45 pages • 1 hour read
“I think Mama lost her words too, because instead of talking, her tears watered everything in the apartment. That winter, I found salt everywhere—under the coils of the electric burners, between my shoelaces and the envelopes of bills, on the skins of pomegranates in the gold-trimmed fruit bowl. The phone rang with calls from Syria, and Mama wrestled salt from the cord, fighting to untwist the coils.”
Nour’s mother, a mapmaker, plots a de-facto map of salt from her tears over her deceased husband. While her mind cannot find the words to express her grief, her private tears trace random paths over various household objects. The abundance of salt paths, and the fact that Nour’s mother struggles to answer the phone, demonstrates how grief cuts her off from others and that she must fight against that tendency. The telephone call from Syria so early in the novel also shows the country’s prominence as a touchstone in the narrative.
“But the earth and the fig don’t know the story like I do, so I tell it again. I start the way Baba always did: ‘Everybody knows the story of Rawiya,’ I whisper. ‘They just don’t know they know it.’ And then the words come back like they had never left, like it had been me telling the story all along.”

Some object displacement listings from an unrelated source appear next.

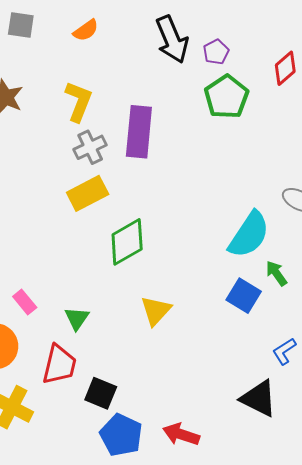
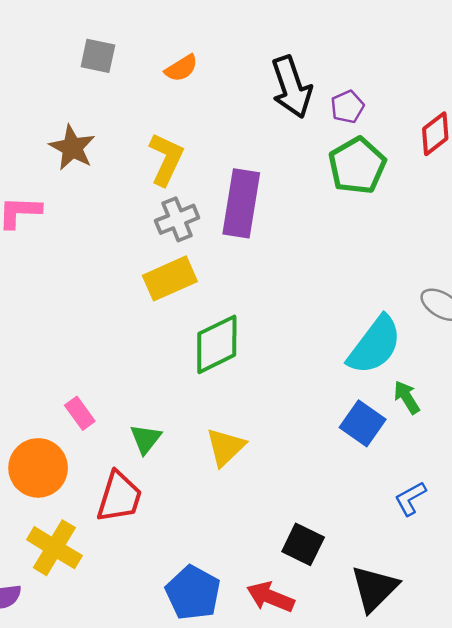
yellow triangle: (156, 311) -> (225, 447), moved
black square: (101, 393) -> (303, 544), moved
black triangle: (259, 399) -> (374, 588), moved, turned 45

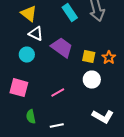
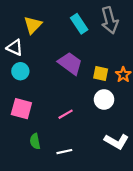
yellow triangle: (29, 14) -> (33, 25), turned 36
white triangle: (36, 34) -> (15, 47), moved
cyan circle: (27, 55) -> (20, 71), moved

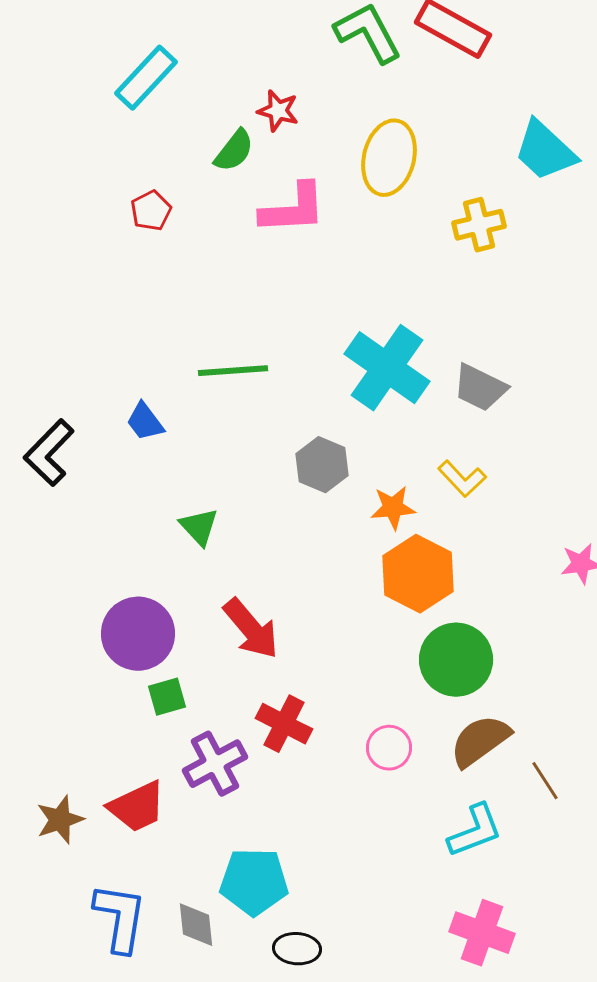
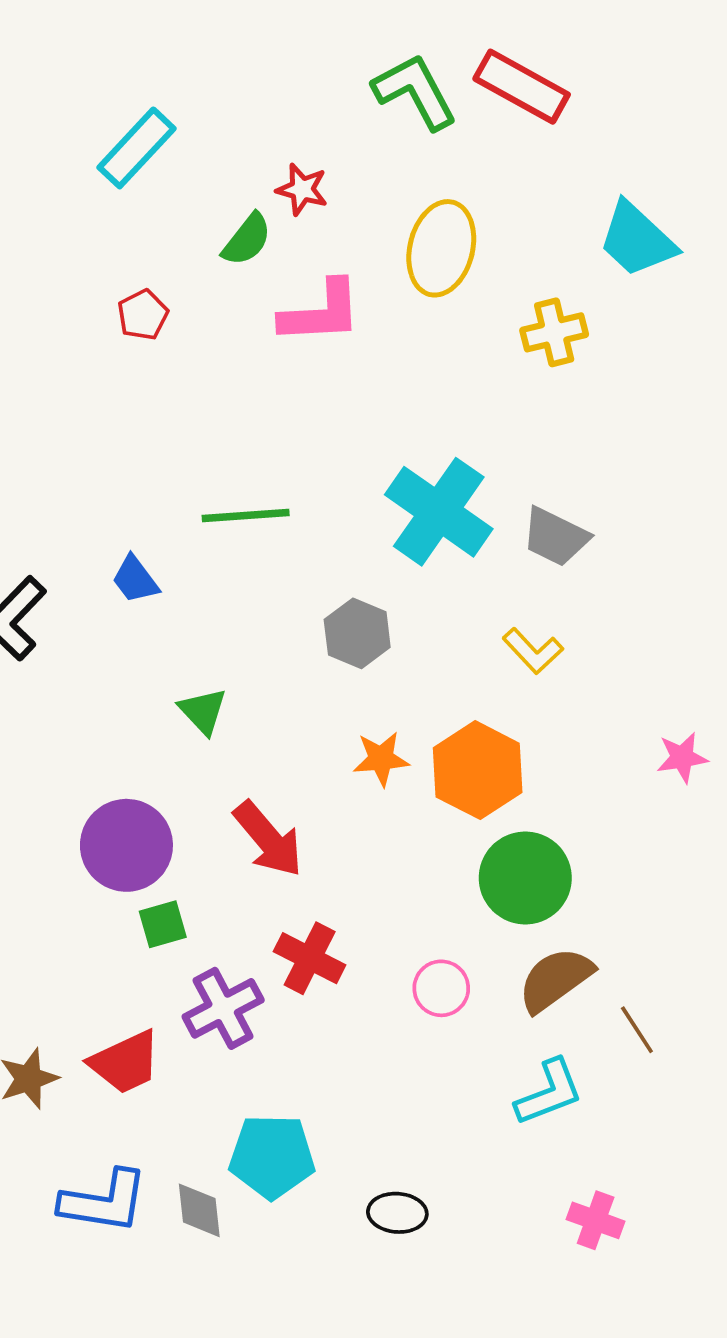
orange star: (393, 508) -> (381, 759), moved
blue L-shape: (120, 918) -> (104, 1202), turned 90
pink cross: (482, 933) -> (596, 1220), moved, size x0.7
black ellipse: (297, 949) -> (397, 1213), moved

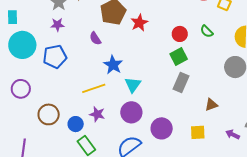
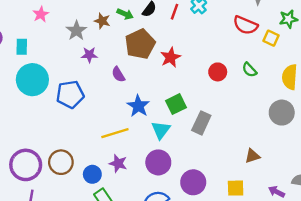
purple star: (57, 25) -> (89, 55), moved
green square: (179, 57) -> (176, 104), moved
gray rectangle: (181, 82) -> (201, 123), moved
purple circle: (21, 89) -> (26, 165), moved, size x1.4

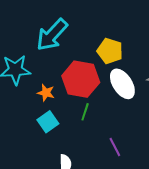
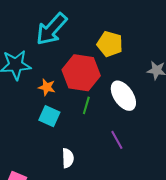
white ellipse: (122, 84) -> (123, 96), moved
cyan square: (48, 122) -> (49, 116), turned -30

Nour feels that repeating Rawiya’s story in the same manner as her father is essential to keeping both his memory and the story alive. By telling the story to the fig and the earth of their new house in Syria, she believes she is rooting both her father and his story in her land of origin. Despite Nour’s efforts of faithful replication, the story’s opening words suggest that everyone knows the story instinctively and that the manner of its telling is irrelevant.